By Spencer Darlington


With the 2013 schoolboy football season now into its third week, the predictions have been numerous in terms of who will win the respective titles; who the leading goalscorers will be and also some of the players who could emerge as stars at the end of the season.

And talking about stars at the end of the season, the question surrounding those who would be leaving school is whether or not they will earn scholarships to overseas colleges and universities or whether they will remain at home to join a local Premier League team.

It is this group that could remain at home after their schoolboy careers, that I want to focus on this evening.

The general consensus is that very few schoolboy footballers can now finish the Manning or Dacosta Cup and move straight into a local Premier League team.

This scenario was quite prevalent in the late 1970s and 80s and even into the mid 1990s.

Take the likes of Linton "Conch" Stewart, formerly of Ruseas and Errol Blake of Camperdown who both went from schoolboy football into the national team in the 1980s.
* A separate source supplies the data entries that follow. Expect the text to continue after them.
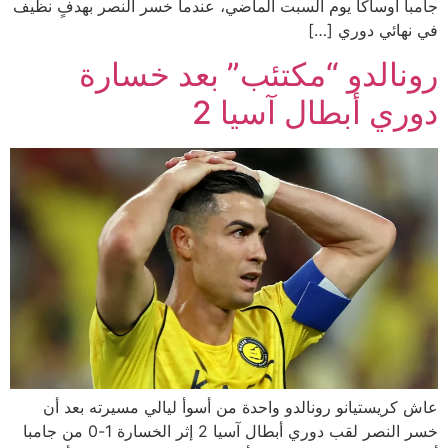
جامبا أوساكا يوم السبت الماضي، عندما خسر النصر بهدفٍ نظيف
في نهائي دوري […]
رونالدو “مكتئب” بعد خسارة
دوري أبطال آسيا 2
عاش كريستيانو رونالدو واحدة من أسوأ ليالي مسيرته بعد أن
خسر النصر لقب دوري أبطال آسيا 2 إثر الخسارة 1-0 من جامبا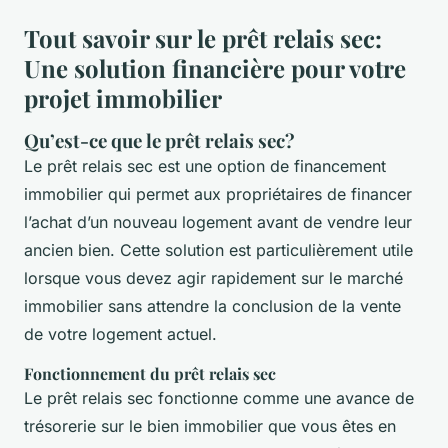
Tout savoir sur le prêt relais sec:
Une solution financière pour votre
projet immobilier
Qu’est-ce que le prêt relais sec?
Le prêt relais sec est une option de financement
immobilier qui permet aux propriétaires de financer
l’achat d’un nouveau logement avant de vendre leur
ancien bien. Cette solution est particulièrement utile
lorsque vous devez agir rapidement sur le marché
immobilier sans attendre la conclusion de la vente
de votre logement actuel.
Fonctionnement du prêt relais sec
Le prêt relais sec fonctionne comme une avance de
trésorerie sur le bien immobilier que vous êtes en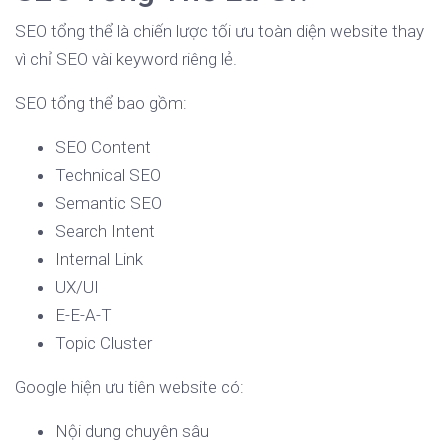
SEO tổng thể là chiến lược tối ưu toàn diện website thay
vì chỉ SEO vài keyword riêng lẻ.
SEO tổng thể bao gồm:
SEO Content
Technical SEO
Semantic SEO
Search Intent
Internal Link
UX/UI
E-E-A-T
Topic Cluster
Google hiện ưu tiên website có:
Nội dung chuyên sâu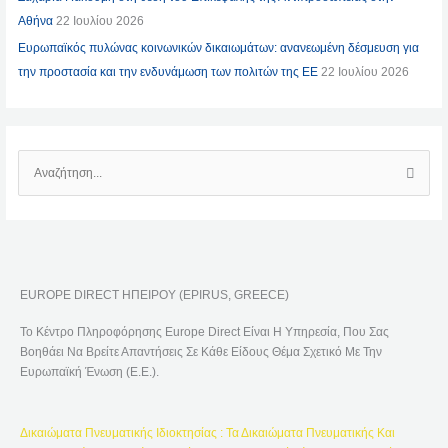
Αθήνα
22 Ιουλίου 2026
Ευρωπαϊκός πυλώνας κοινωνικών δικαιωμάτων: ανανεωμένη δέσμευση για
την προστασία και την ενδυνάμωση των πολιτών της ΕΕ
22 Ιουλίου 2026
Α
Ν
Α
Ζ
Ή
EUROPE DIRECT ΗΠΕΙΡΟΥ (EPIRUS, GREECE)
Τ
Η
Το Κέντρο Πληροφόρησης Europe Direct Είναι Η Υπηρεσία, Που Σας
Σ
Βοηθάει Να Βρείτε Απαντήσεις Σε Κάθε Είδους Θέμα Σχετικό Με Την
Η
Ευρωπαϊκή Ένωση (Ε.Ε.).
Γ
Ι
Δικαιώματα Πνευματικής Ιδιοκτησίας : Τα Δικαιώματα Πνευματικής Και
Α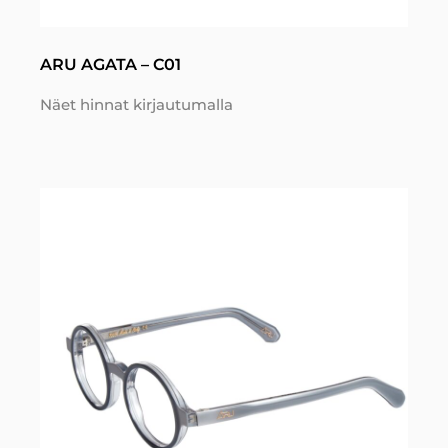
ARU AGATA – C01
Näet hinnat kirjautumalla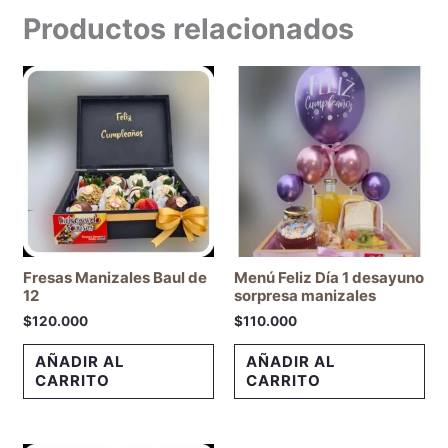
Productos relacionados
Fresas Manizales Baul de
Menú Feliz Día 1 desayuno
12
sorpresa manizales
$
120.000
$
110.000
AÑADIR AL
AÑADIR AL
CARRITO
CARRITO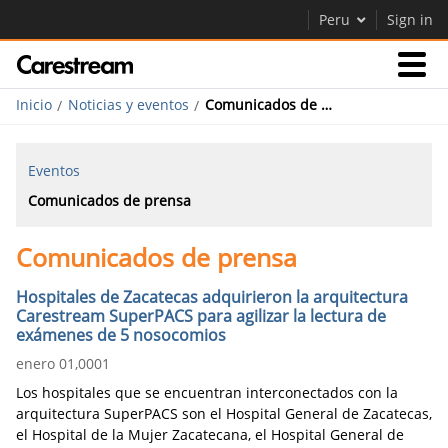
Peru
Sign in
Inicio
Noticias y eventos
Comunicados de prensa
Empresas
Eventos
Empresa
Comunicados de prensa
Comunicados de prensa
Empresa
Careers
Hospitales de Zacatecas adquirieron la arquitectura
Carestream SuperPACS para agilizar la lectura de
Contáctenos
exámenes de 5 nosocomios
enero 01,0001
Los hospitales que se encuentran interconectados con la
arquitectura SuperPACS son el Hospital General de Zacatecas,
el Hospital de la Mujer Zacatecana, el Hospital General de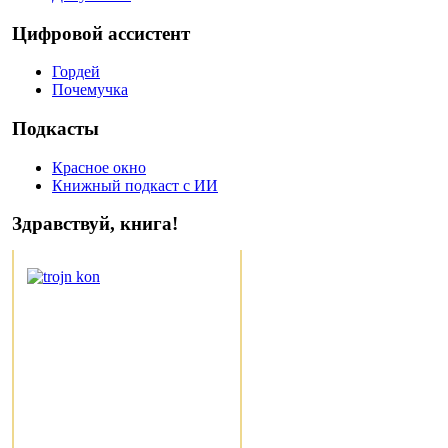
Цифровой ассистент
Гордей
Почемучка
Подкасты
Красное окно
Книжный подкаст с ИИ
Здравствуй, книга!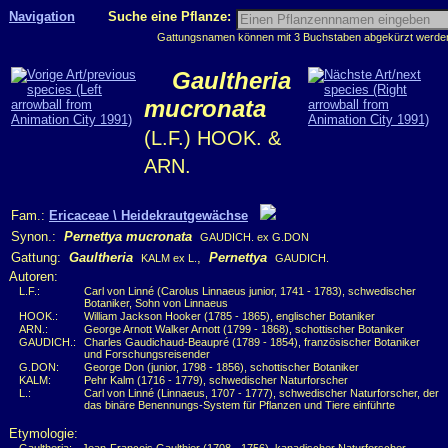
Navigation
Suche eine Pflanze:
Gattungsnamen können mit 3 Buchstaben abgekürzt werden, 
Gaultheria
mucronata
(L.F.) HOOK. &
ARN.
Fam.:
Ericaceae \ Heidekrautgewächse
Synon.:
Pernettya mucronata
GAUDICH. ex G.DON
Gattung:
Gaultheria
,
Pernettya
KALM ex L.
GAUDICH.
Autoren:
L.F.:
Carl von Linné (Carolus Linnaeus junior, 1741 - 1783), schwedischer
Botaniker, Sohn von Linnaeus
HOOK.:
William Jackson Hooker (1785 - 1865), englischer Botaniker
ARN.:
George Arnott Walker Arnott (1799 - 1868), schottischer Botaniker
GAUDICH.:
Charles Gaudichaud-Beaupré (1789 - 1854), französischer Botaniker
und Forschungsreisender
G.DON:
George Don (junior, 1798 - 1856), schottischer Botaniker
KALM:
Pehr Kalm (1716 - 1779), schwedischer Naturforscher
L.:
Carl von Linné (Linnaeus, 1707 - 1777), schwedischer Naturforscher, der
das binäre Benennungs-System für Pflanzen und Tiere einführte
Etymologie:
Ricardo Gardner in the mid 1990s and most recently Alvas Powell, would have achieved this feat.

One can also mention the likes of Walter Boyd, Hector Wright, Devon Ricketts, Donald Hewitt and Mark "Hagler' Wilson, players who all made a smooth transition from schoolboy football to the National Premier League.

The all conquering Charlie Smith side of 1995 also produced quality players such as Kevin "Pele" Wilson and Cornel Chinsue who were able to move straight into the Arnett Gardens outfit and created an immediate impression in the National Premier League.

The big question therefore is why are we not seeing the top players from the manning and Dacosta Cup in recent times staking real claims in any of the National Premier League teams?

Among the recent schoolboy stars, Marvin Morgan from St. Georges College to Boys Town and now Waterhouse and Brian Brown from Ruseas to Montego Bay United and now Harbour View, are yet to dominate in the island's top club competition.

My view is that the standard of the schoolboy competitions has dropped, when one compares what is on display now with what transpired in the 1970s, 80s and up to the mid 90s. The attitude, skills, and meticulous approach which existed among the top players then, also appear to have deteriorated in recent years.

These factors, I think, are the main reasons why we are not seeing too many schoolboys joining and then creating an immediate impact in the National Premier League teams. So their struggle to make a smooth transition may continue for a little while longer.